The following is a Python version of the program you need to write; to produce the image shown above,
this would be called as carpet(0, 0, 243, 4)
. Your main program can contain that procedure
call and then use syscall 10 to exit.
def carpet(x0, y0, size, level): '''Draw a carpet with upper left corner at (x0,y0). The coordinate system has y increasing downward, not like usual math. The size specifies both the width and the height. If the level is 0, nothing should be drawn (leave background alone).''' if level != 0: newSize = size // 3 newLevel = level - 1 x1 = x0 + newSize x2 = x1 + newSize y1 = y0 + newSize y2 = y1 + newSize carpet(x0, y0, newSize, newLevel) carpet(x0, y1, newSize, newLevel) carpet(x0, y2, newSize, newLevel) carpet(x1, y0, newSize, newLevel) rectangle(x1, newSize, y1, newSize) # fill middle block solidly carpet(x1, y2, newSize, newLevel) carpet(x2, y0, newSize, newLevel) carpet(x2, y1, newSize, newLevel) carpet(x2, y2, newSize, newLevel) def rectangle(x, width, y, height): '''Fill a rectangle with upper left corner at (x,y) and specified sizes.''' # I am not providing Python code for this procedure. # I am, however, providing an assembly language version. # You don't really need to understand the assembly language version, # aside from what arguments need to be passed into it. # It works by storing into the memory region occupied by the bitmap display, # that is, the frame buffer.
You can copy the assembly language version of the rectangle
procedure
out of the example program rectangle.asm that I have linked to this
lab assignment. This example program simply draws a single rectangle and then exits.
The following list provides some suggestions for extra-credit variations. Feel free to pick any that suit you. Or fee free to come up with something of your own.
The Sierpinski carpet fills a solid square into the middle block of a 3 by 3 grid. What happens if instead of the middle block, you pick one of the other 8 blocks as the solid one? Or what happens if you fill in more than one of the 9 blocks?
Instead of dividing the carpet into a 3 by 3 grid, what happens if you divide it into a 2 by 2 grid, with 1 of the 4 blocks filled solid?
Rather than sticking with white on black, you could change the color scheme. For more coloring flexibility, you might want to modify the
rectangle
procedure into a coloredSquare
procedure. Unlike rectangle
, it would take a single size argument
rather than separate width and height. That would free up one argument register to pass in a color, rather than the procedure always using white.

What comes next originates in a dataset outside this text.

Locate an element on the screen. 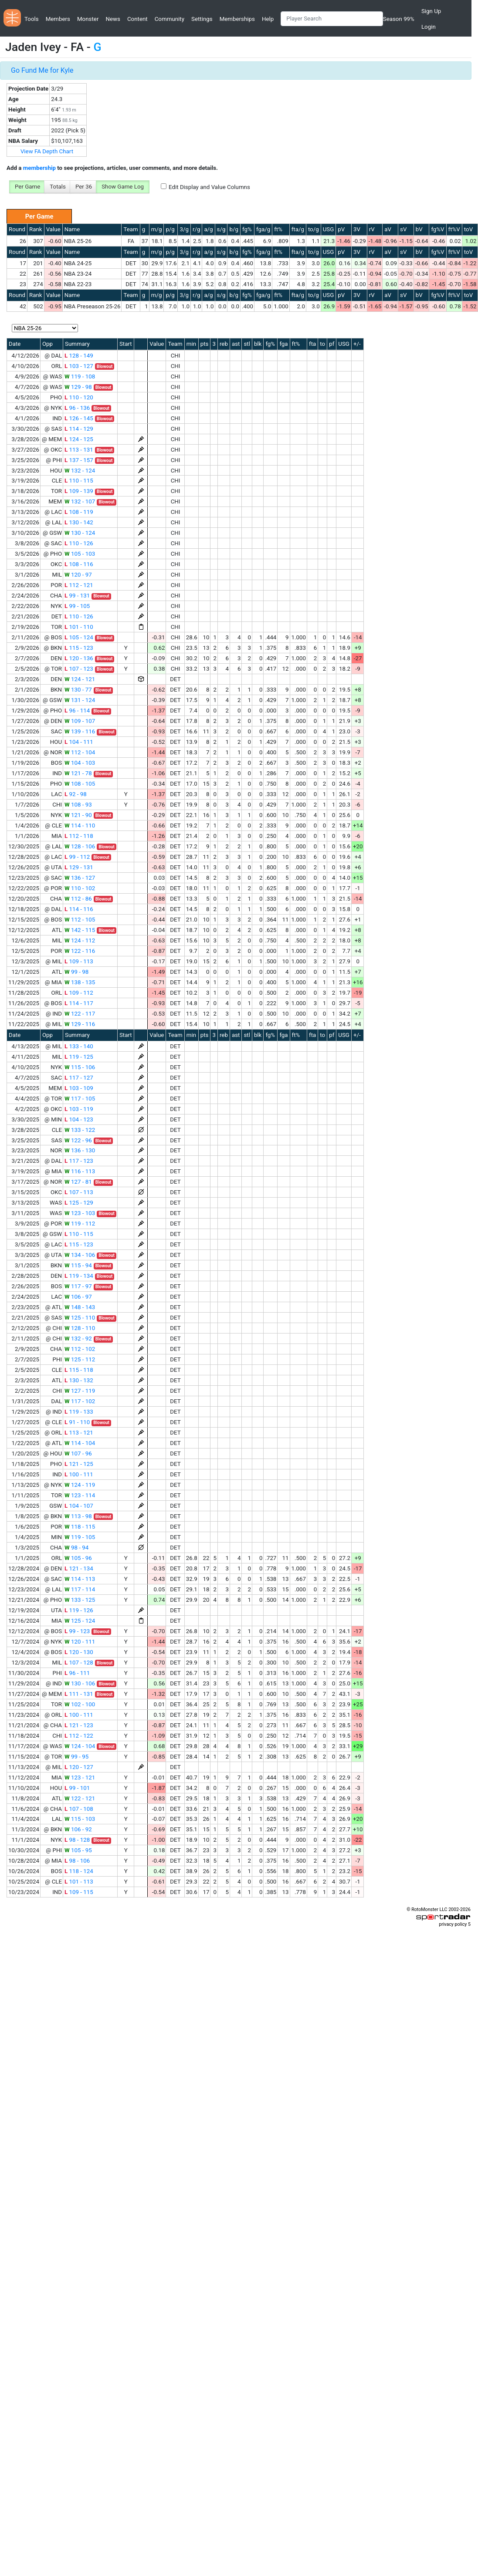 Image resolution: width=478 pixels, height=2576 pixels. 129 - 131 is located at coordinates (78, 867).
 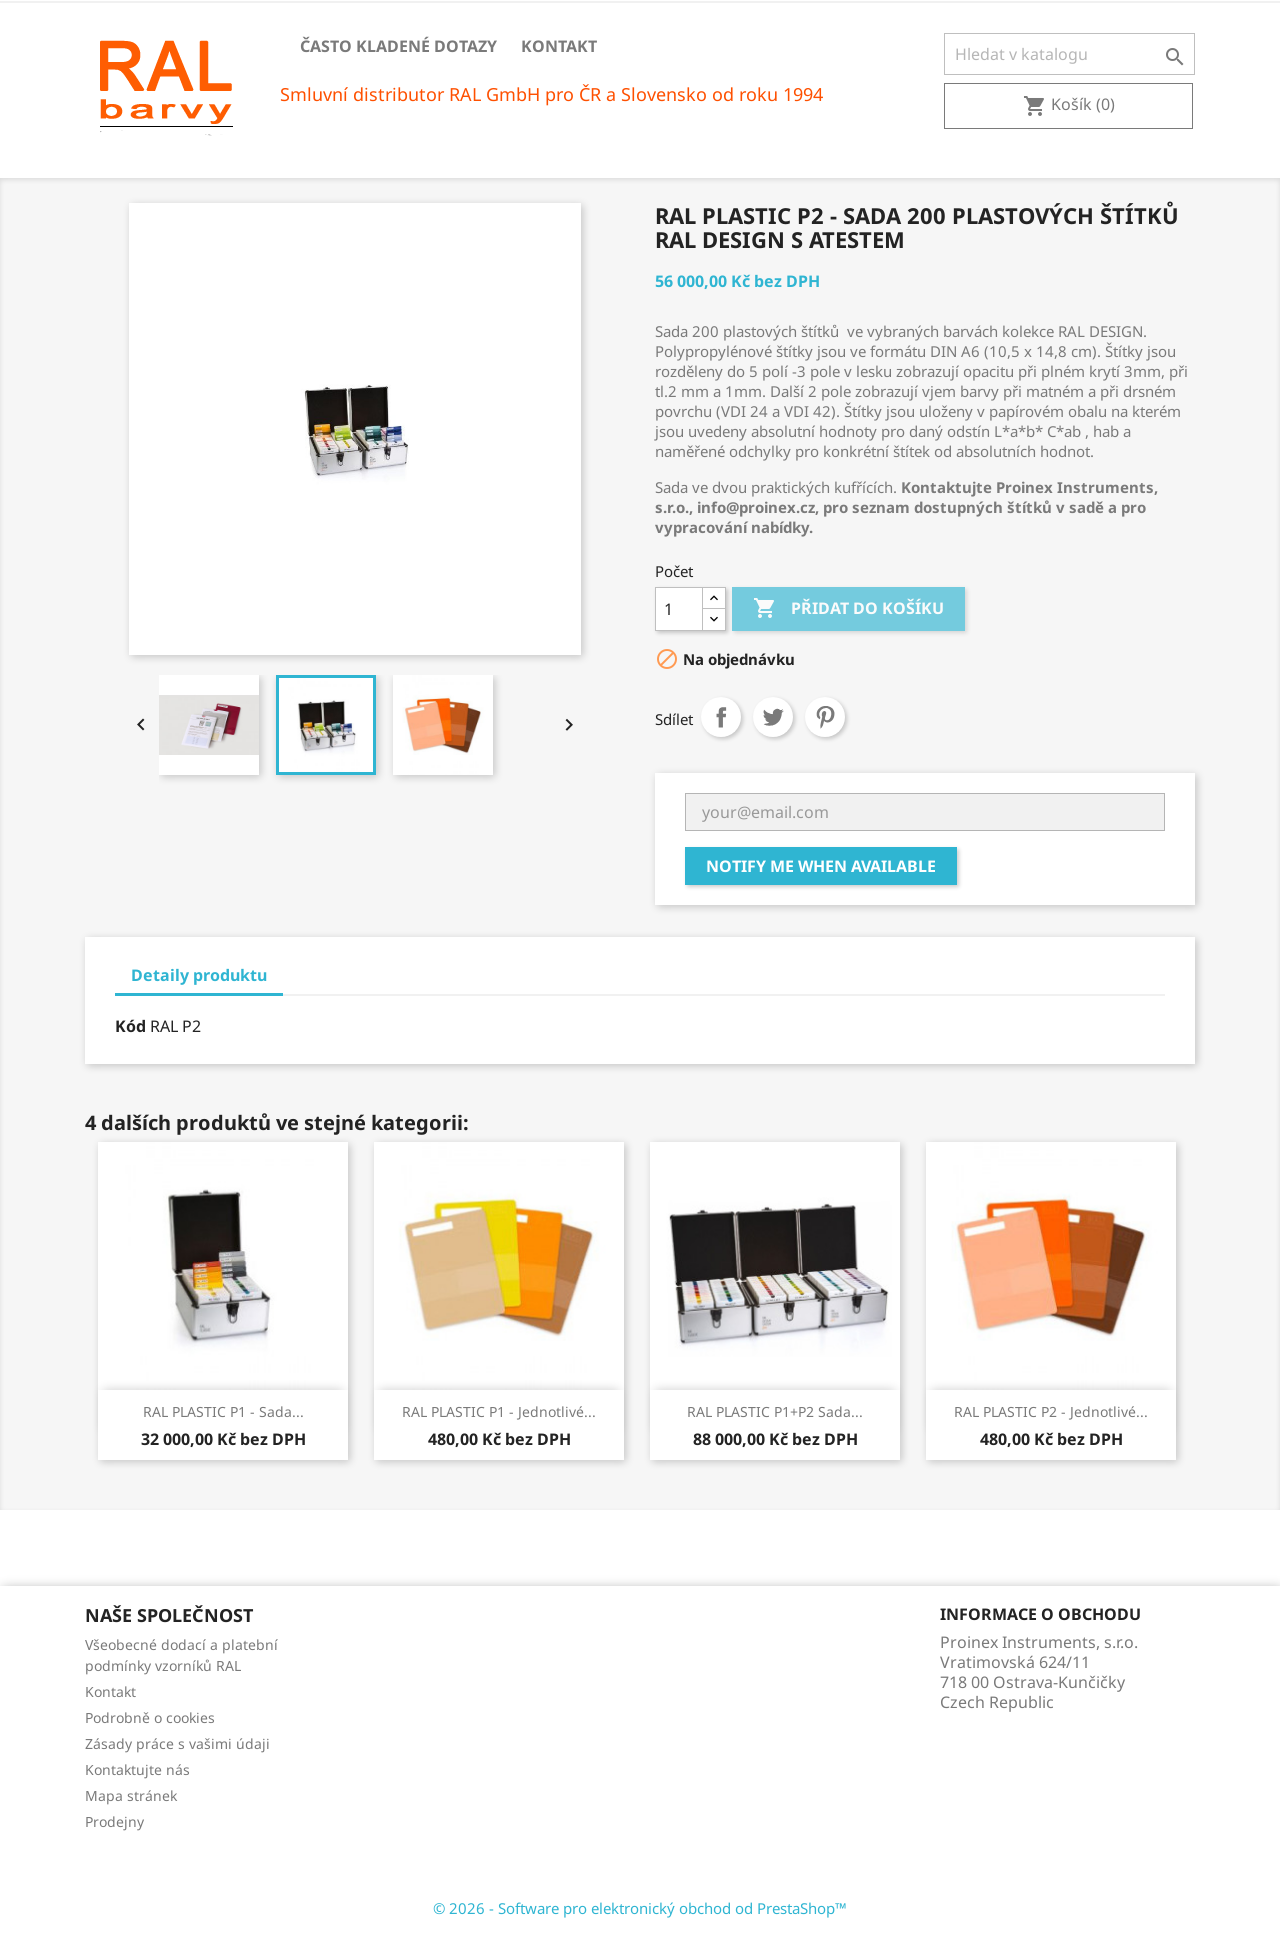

There are also fractals based not on filled rectangles, but on drawn lines. For example, the C curve and the dragon curve can each be viewed as a path from a starting point (x0, y0) to an ending point (x2, y2). At level 0, either of these curves is just a straight line from the starting point to the ending point. But at any higher level, they take a detour by way of an intermediate point (x1, y1) that is off to one side. Specifically, a level n C curve consists of a level n − 1 C curve from point 0 to point 1 and another level n − 1 C curve from point 1 to point 2. Likewise, a level n dragon curve consists of level n − 1 dragon curves from point 0 to point 1 and from point 2 to point 1. The coordinates of the detour point, point 1, can be calculated as follows:
x1 = (x0+x2+y0-y2)//2 y1 = (y0+y2+x2-x0)//2
In order to draw any of these line-based fractals, you'll need a line
procedure to use in the base case, analogously to how carpet
uses the rectangle
procedure I provided. This will need to be your first step, and if you get it to work, you should definitely submit it for extra credit whether or not you wind up drawing fractals using it. You can use Bresenham's line-drawing algorithm.